Değerli milletvekilleri, teklifin 47’nci maddesini görüşmekteyiz. Teklifle, Ceza ve Güvenlik Tedbirlerinin İnfazı Hakkında Kanun’un 106’ncı maddesine bir ekleme yaparak, aynı kanunun 16’ncı maddesi bu hükme istisna getiriyor. Yani, “Adli para cezasından çevrilen hapsin infazı ertelenemez ve bunun infazında koşullu salıverilme hükümleri uygulanamaz.” hükmüne, aynı yasanın 16’ncı maddesinde yer alan hapis cezasının infazı, hastalık nedeniyle ertelenmesi hükümleri istisna olarak getiriliyor. Çok güzel, evet, doğru ama burada esasen 5275 sayılı Yasa’daki 16’ncı maddenin kapsamının genişletilmesi ve uygulamada yer alan olumsuzlukların giderilmesi gerekmektedir. Cezaevlerinde ağır hasta ve kendi kendine yaşamını idame ettiremeyecek mahkûm ve tutuklu olmaması gerekiyor. İşte uygulamayı da buna uygun hâle getirmemiz gerekir. Özellikle, yeni anne olan ya da küçük çocuğu olan mahkûm veya tutuklular için daha iyi hükümler getirmek gerekmiyor mu? İşte, gelin hep birlikte, evrensel hukuk normlarına uygun olan bu hükümleri yasalaştıralım.

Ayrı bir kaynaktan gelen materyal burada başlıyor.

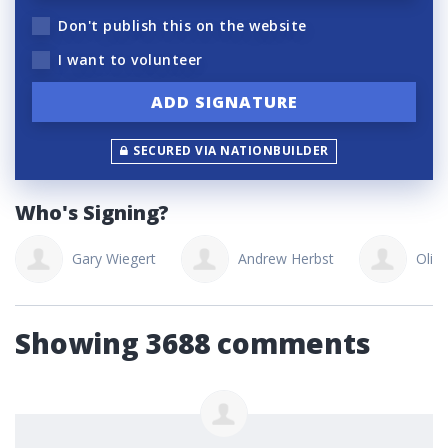
Don't publish this on the website
I want to volunteer
SECURED VIA NATIONBUILDER
Who's Signing?
Gary Wiegert
Andrew Herbst
Oliv
Showing 3688 comments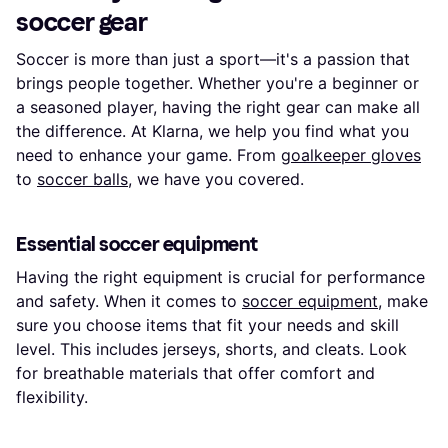
soccer gear
Soccer is more than just a sport—it's a passion that
brings people together. Whether you're a beginner or
a seasoned player, having the right gear can make all
the difference. At Klarna, we help you find what you
need to enhance your game. From
goalkeeper gloves
to
soccer balls
, we have you covered.
Essential soccer equipment
Having the right equipment is crucial for performance
and safety. When it comes to
soccer equipment
, make
sure you choose items that fit your needs and skill
level. This includes jerseys, shorts, and cleats. Look
for breathable materials that offer comfort and
flexibility.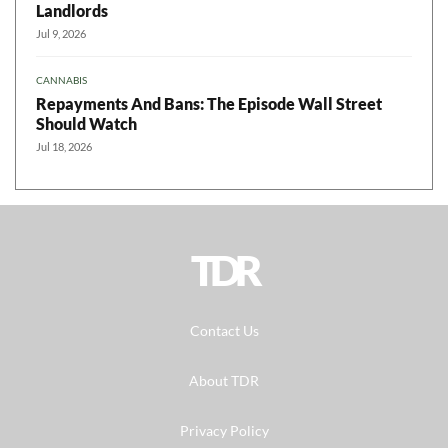
Landlords
Jul 9, 2026
CANNABIS
Repayments And Bans: The Episode Wall Street
Should Watch
Jul 18, 2026
TDR
Contact Us
About TDR
Privacy Policy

Değerli milletvekilleri, bu teklif eksiktir, hatalıdır; eşit, adil, hukuki ve vicdanlı değildir. Af, eğer toplumsal barışı sağlamıyorsa, hukuksuzluğu önlemiyorsa, adalete ve hakkaniyete uygun değilse ve vatandaşların tamamının gönlü razı değilse buna af veya infaz düzenlemesi diyemezsiniz. Şimdi size soruyorum, görüştüğümüz bu af teklifi toplumsal barışı sağlayacak mı? Mevcut hukuksuzlukları önleyecek mi? En önemlisi, eşitliğe, adalete ve hakkaniyete uygun mu? Sayın milletvekilleri, bu soruların tamamının cevabı kocaman bir “Hayır.” Peki ne yapmamız lazım? Bakın, geç kalmadık, 47 maddedir konuşuyoruz, 47 kere hatiplerimiz aynı şeyi söyledi. Gelin, bu teklifi hep beraber vicdanlı ve adaletli bir yasaya dönüştürebiliriz, bunu yapabiliriz. Bunu yapmak zorundayız, yüce Meclisin buna gücü var, gücü de yeter.
Her birinizi ayrı ayrı, en derin sevgilerimle, saygılarımla selamlıyorum.